One of the places we visited in Myeong-dong was a wonderful little café at the top of a four-story walk-up, whose coffee was not the main attraction but rather the many cats that live there. We had to remove our shoes and wash our hands before mingling, treats in hand, with the twenty-or-so cats, some of whom were so sweet and others not so much. As a cat lover, it was truly a highlight.
More photos from Myeong-dong. At night, the crowds corral; the lights blaze; the haze that hangs off the countless food carts lining diagonal alleyways and side-streets is rife with the smell of spice; laughs, jovial shouts, singing, chanting, chatting, and music fill the airspace, their jumbled echoes ricocheting off the sides of the buildings towering above, windows multiplying neon lights in mirror-like sequences shifting in sync with each footstep.
On our last full day in Seoul, we took a planned tour. Our guide, named Matt, met us near city hall, and we piled into a van that took us to Gyeongbokgung, the first royal palace of the Joseon dynasty, established in the year 1395. Gyeongbokgung is enormous: the palace grounds stretch nearly 101 acres (like 75 football fields in area) which contain hundreds of structures spread across its vast walled-in compound. We arrived just in time to catch the changing of the guard ceremony, which occurs twice each day, a magisterial reenactment of the formal guard-changing rituals of the Joseon dynasty which was awesome to witness. After wandering the grounds, taking in the elaborate architecture and exquisite scenery, learning about the history of the Palace all the while, we went to a Ginseng Museum, which was quite fascinating, and then went to Gwangjang Market—one of the oldest and largest markets in Korea, housing more than 5,000 vendors and shops. We stayed to one street-level segment, but the place was absolutely alive with thousands of shoppers, workers, and tourists mingling, chatting, buying, eating. Coming from Philly, it reminded me of Reading Terminal Market but multiplied by a hundred. It was ecstatic.

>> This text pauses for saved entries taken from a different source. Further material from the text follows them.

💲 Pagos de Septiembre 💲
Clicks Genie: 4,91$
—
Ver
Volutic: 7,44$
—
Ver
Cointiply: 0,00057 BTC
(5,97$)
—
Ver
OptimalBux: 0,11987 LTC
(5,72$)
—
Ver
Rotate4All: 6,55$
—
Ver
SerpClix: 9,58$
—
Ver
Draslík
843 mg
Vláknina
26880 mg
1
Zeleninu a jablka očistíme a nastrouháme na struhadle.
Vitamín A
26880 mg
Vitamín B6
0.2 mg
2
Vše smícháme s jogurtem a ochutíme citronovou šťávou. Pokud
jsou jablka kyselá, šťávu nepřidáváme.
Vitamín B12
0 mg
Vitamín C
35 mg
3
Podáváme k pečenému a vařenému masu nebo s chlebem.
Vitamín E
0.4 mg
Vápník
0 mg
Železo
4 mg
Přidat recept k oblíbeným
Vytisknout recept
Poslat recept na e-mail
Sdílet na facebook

These final photos are the stragglers of the reel, random snapshots from walking the sidewalks of the Seocho District, in between more towering buildings straddling the streets; through a mall complex with a futuristic tunnel; and passing over the Cheonggyecheon, a stream in downtown Seoul which, around noonday, becomes a popular lunch spot for employees working nearby. This stream runs into Cheonggye Plaza with the colorful horn pictured above, and numerous bridges crossing over provide optimal vantage points to observe such a serene scene: pedestrians, bystanders, friends, family, staff, people from all walks of life coming together to enjoy a beautiful day by the stream, however momentary it might be. I remember standing on that bridge and looking out at this view for quite a while, capturing an image of Seoul to take home.